Estimación de la fragmentación del rango de especies

Al discutir los patrones de distribución de especies a lo largo de gradientes espaciales, temporales o funcionales, a menudo se encuentra un patrón de riqueza de especies en forma de joroba. Esto está bien documentado en muchos taxones y escalas espaciales y se conoce como efecto de dominio medio ( p. ej., Colwell & Lees 2000 ).

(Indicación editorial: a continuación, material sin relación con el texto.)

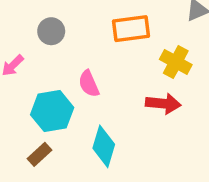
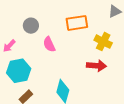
pink semicircle: (89, 84) -> (49, 44), moved
cyan hexagon: (52, 111) -> (19, 71), moved

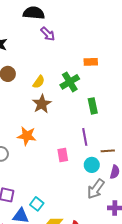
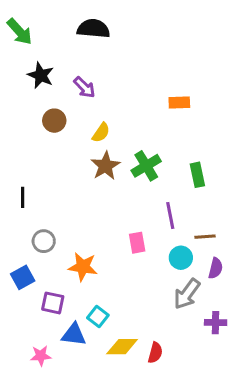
purple arrow: (48, 34) -> (84, 87), moved
green cross: (70, 82) -> (146, 166), moved
green rectangle: (93, 106) -> (197, 175), moved
orange star: (27, 136) -> (83, 267), moved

Estos patrones también surgen estocásticamente (dependiendo de la distribución de frecuencias del rango de especies). Por lo tanto, la distribución aleatoria de los puntos medios de los rangos de especies se utiliza como modelos nulos para probar estos efectos de dominio medio.

Sin embargo, estos modelos asumen rangos de especies no fragmentados. Con un rango de especies altamente fragmentado, el patrón se vería bastante diferente.

Así que no quiero iniciar una discusión sobre la validez de este concepto, sino más bien preguntar:

Dado un gradiente y ocurrencias de especies conocidas en ese gradiente. ¿Alguien ha leído un artículo sobre (o tiene una idea) sobre cuál sería un estimador bueno/imparcial* para la fragmentación del rango de especies?

Gracias

*p. ej.: uno que no sobrestime ni subestime la fragmentación de especies raras o abundantes

Buena pregunta. Sin embargo, creo que esto puede ser difícil de responder, ya que la fragmentación se usa de varias maneras bastante diferentes (por lo que los métodos para estimarlas pueden diferir). Por ejemplo, ¿se está refiriendo a la fragmentación a escala del paisaje (p. ej., como resultado de la tala de bosques previamente continuos) o a distribuciones de especies "fragmentadas" a nivel de país (p. ej., una especie que se encuentra en cinco áreas/regiones de un país con grandes espacios en el medio)?
No pensé que la premisa de la pregunta fuera clara en blanco y negro. De hecho, parece que desea tener una respuesta clara a un tema difícil de medir y definir. La fragmentación del rango de especies es efímera y . cotizar. joroba en el patrón de riqueza de especies es difícil de asociar con medidas de fragmentación.

Respuestas (1)

Pregunta muy interesante +1. No conozco muy bien la literatura sobre el tema pero no encontré mucho buscándola. Sé que existen varios métodos cuando tienes datos genéticos ( ESTRUCTURA o algunos de los trabajos de J. Novembre probablemente).

Aquí hay dos posibles soluciones.

Adecuado X distribuciones

Podría ajustar 1, 2, 3, ...., n distribuciones normales (o uniformes) a los datos observados. Cada vez, compare su máxima verosimilitud (para lo cual podría necesitar un MCMC con parámetros 2⋅x, donde 0 X norte es el número de distribuciones que está ajustando) y seleccione el "mejor" modelo con algún criterio de información como AIC o BIC.

El número de fragmentos es solo el X valor asociado con el AIC más bajo.

Regresión logística

Otra solución (más rápida y sencilla) sería ajustar una regresión logística a sus datos.

Ajuste de forma iterativa una regresión logística de grado 1, 2, 3,...n y luego vuelva a utilizar algunos criterios de información para seleccionar el 'mejor'.

Para encontrar la cantidad de fragmentos, puede usar la cantidad de grados en el modelo o, mejor aún, usar algún umbral en la probabilidad de obtener un cero (que podría calcular con los efectos del paquete en R).

notas

Probablemente te lleve un día más o menos si te sientes cómodo con estos métodos y tienes conocimientos básicos de programación.

Es posible que también desee obtener opiniones de stats.SE .

Respuesta muy interesante también! Echaré un vistazo a ambos enfoques. Acerca de las opiniones de stats.SE: ¿Es posible vincular esta pregunta en validación cruzada o tengo que publicar un nuevo hilo allí?
A muchas personas no les gustan las publicaciones cruzadas. Aconsejaría aceptar la respuesta actual aquí antes y luego hacer su pregunta en stats.SE mientras se asegura de agregar un enlace a la publicación actual en stats.SE. También puede vincular la publicación stats.SE aquí.